Prerequisites · You have a DataFrame library you want to run DataCoolie pipelines on · you're ready to implement ~40 abstract methods. End state · A new engine that passes the engine conformance tests and can be selected via create_engine("mylib").

Large surface area

BaseEngine has ~40 abstract methods. Expect a multi-week effort. Start by copying datacoolie.engines.polars_engine.PolarsEngine as a template — it's the smaller of the two built-ins.

Skeleton

from datacoolie.engines.base import BaseEngine
import mylib


class MyLibEngine(BaseEngine[mylib.DataFrame]):
    def __init__(self, platform=None):
        super().__init__(platform)

    # --- Read ---
    def read_parquet(self, path, options=None): ...
    def read_delta(self, path, options=None):  ...
    def read_iceberg(self, path, options=None): ...
    # ... etc. for csv, json, jsonl, avro, excel

    def read_path(self, path, fmt, options=None):
        # Dispatch on fmt → the right abstract reader
        ...

    def read_database(self, *, table=None, query=None, options=None): ...
    def read_table(self, table_name, fmt="delta", options=None): ...
    def create_dataframe(self, records): ...
    def execute_sql(self, sql, parameters=None): ...

    # --- Write ---
    def write_to_path(self, df, path, mode, fmt, partition_columns=None, options=None): ...
    def write_to_table(self, df, table_name, mode, fmt, partition_columns=None, options=None): ...

    # --- Merge ---
    def merge_to_path(self, df, path, merge_keys, fmt="delta", partition_columns=None, options=None): ...
    def merge_overwrite_to_path(self, df, path, merge_keys, fmt="delta", partition_columns=None, options=None): ...
    def merge_to_table(self, df, table_name, merge_keys, fmt="delta", options=None): ...
    def merge_overwrite_to_table(self, df, table_name, merge_keys, fmt="delta", options=None): ...

    # --- Transform, system columns, metrics, maintenance, SCD2 ---
    # (see BaseEngine for the full list)

fmt parameter contract

Every format-aware method must accept a fmt string. read_table, merge_to_table, and table_exists_by_name have contract-specific signatures:

def read_table(self, table_name: str, fmt: str = "delta", options=None): ...
def merge_to_table(self, df, table_name, merge_keys, fmt: str = "delta", options=None): ...
def table_exists_by_name(self, table_name: str, *, fmt: str = "delta") -> bool: ...
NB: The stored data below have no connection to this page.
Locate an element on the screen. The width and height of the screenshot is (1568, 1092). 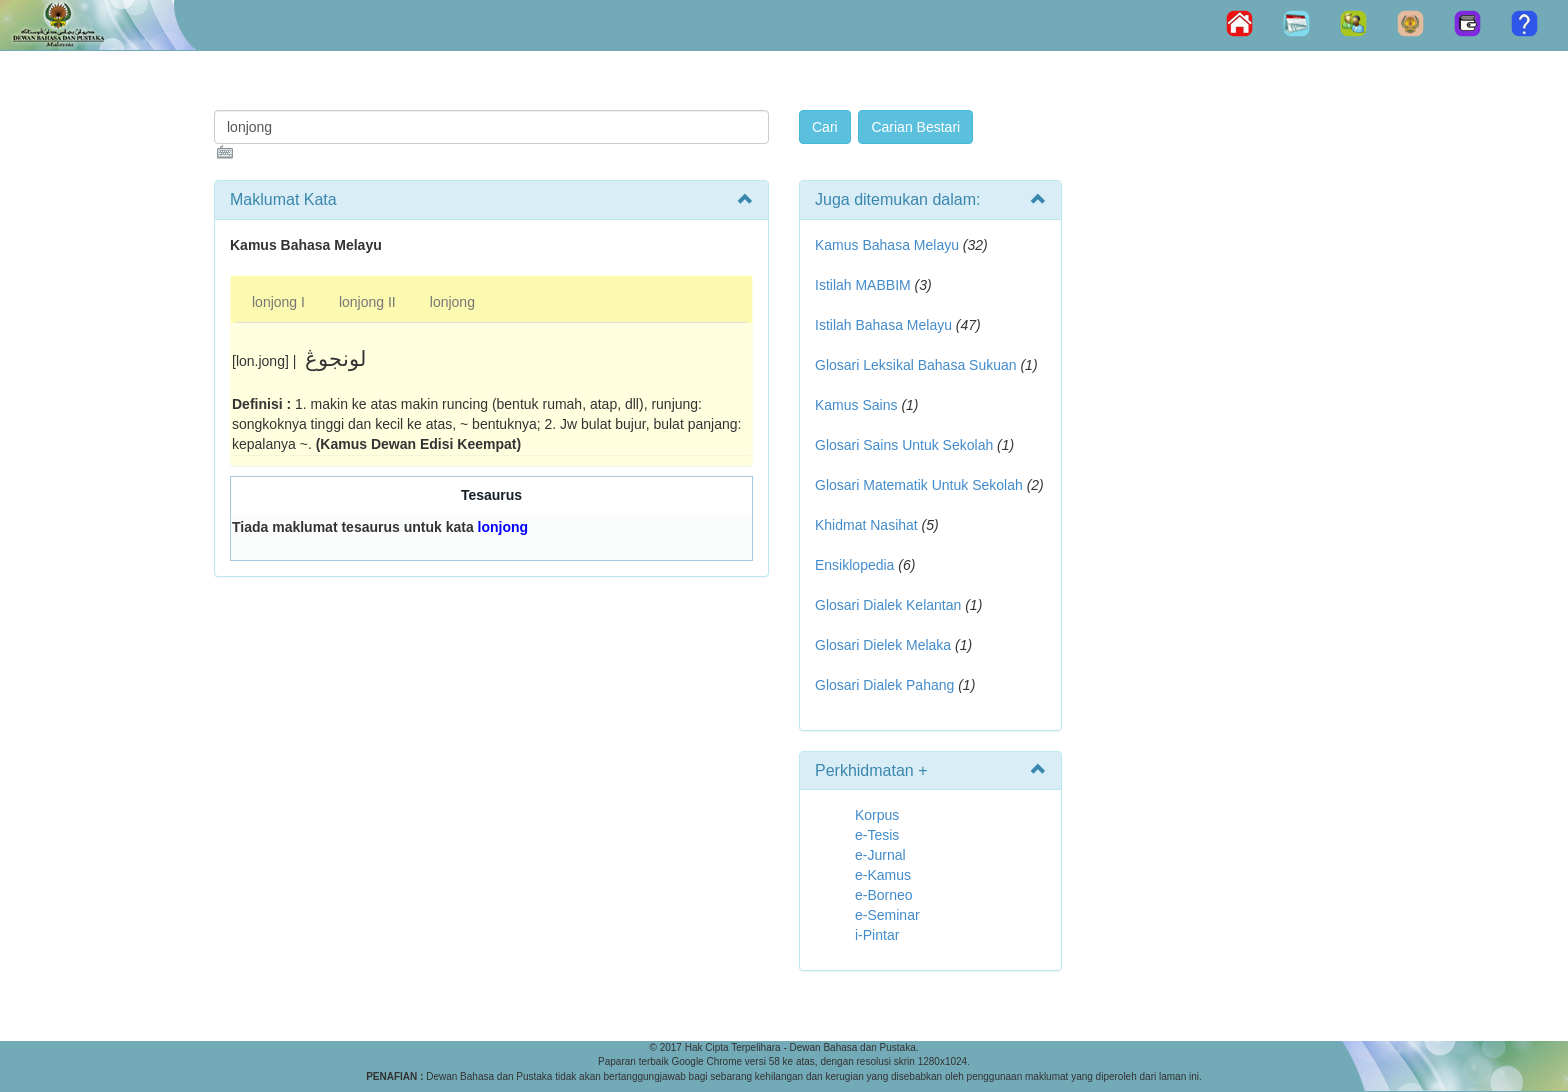
e-Kamus is located at coordinates (883, 875).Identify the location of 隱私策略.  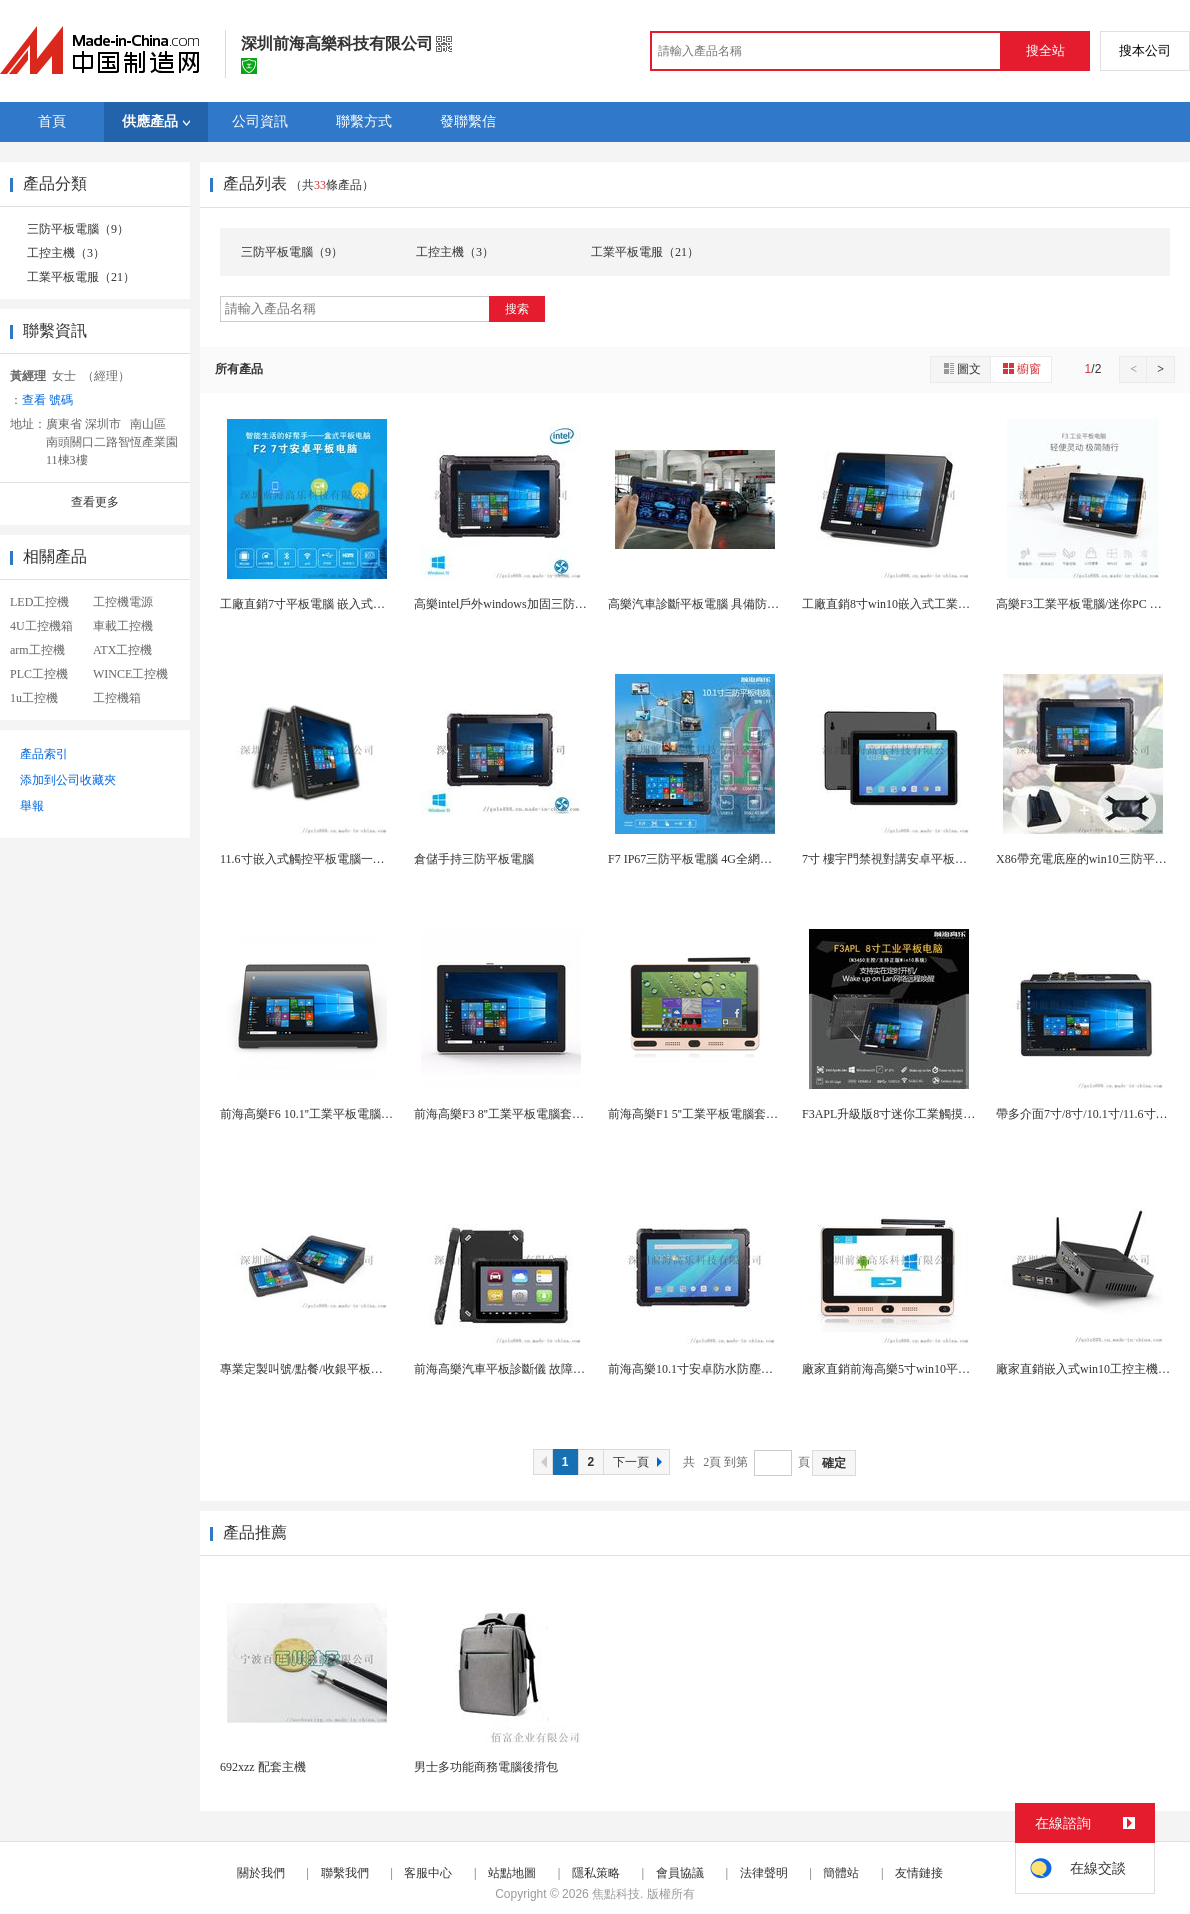
(596, 1873).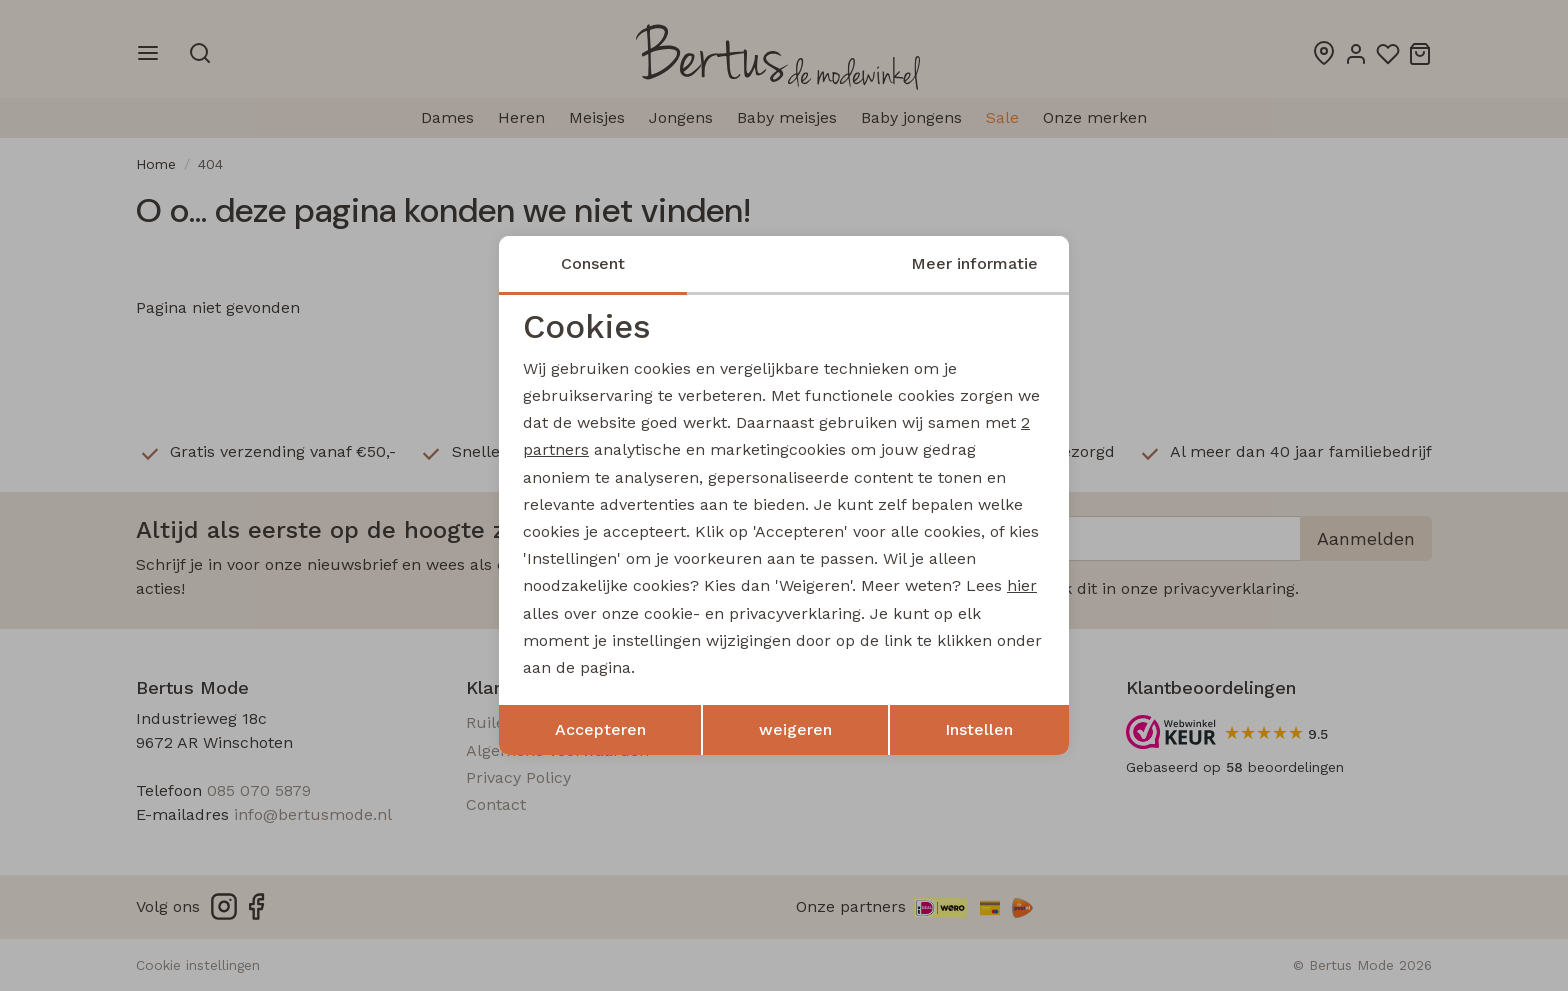 This screenshot has height=991, width=1568. Describe the element at coordinates (795, 729) in the screenshot. I see `weigeren` at that location.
table_exists_by_name uses keyword-only fmt.

See ADR-0001.

Register

[project.entry-points."datacoolie.engines"]
mylib = "mypkg.engine:MyLibEngine"

Conformance

Run the framework's engine tests against your implementation. At minimum:

  • All tests under tests/unit/engines/ that don't bind to a specific DataFrame class.
  • The full tests/unit/transformers/ suite — transformers exercise many engine methods.
  • The full tests/unit/destinations/ suite.

For reference the Polars engine ships 73 dedicated tests; expect similar coverage for a new engine.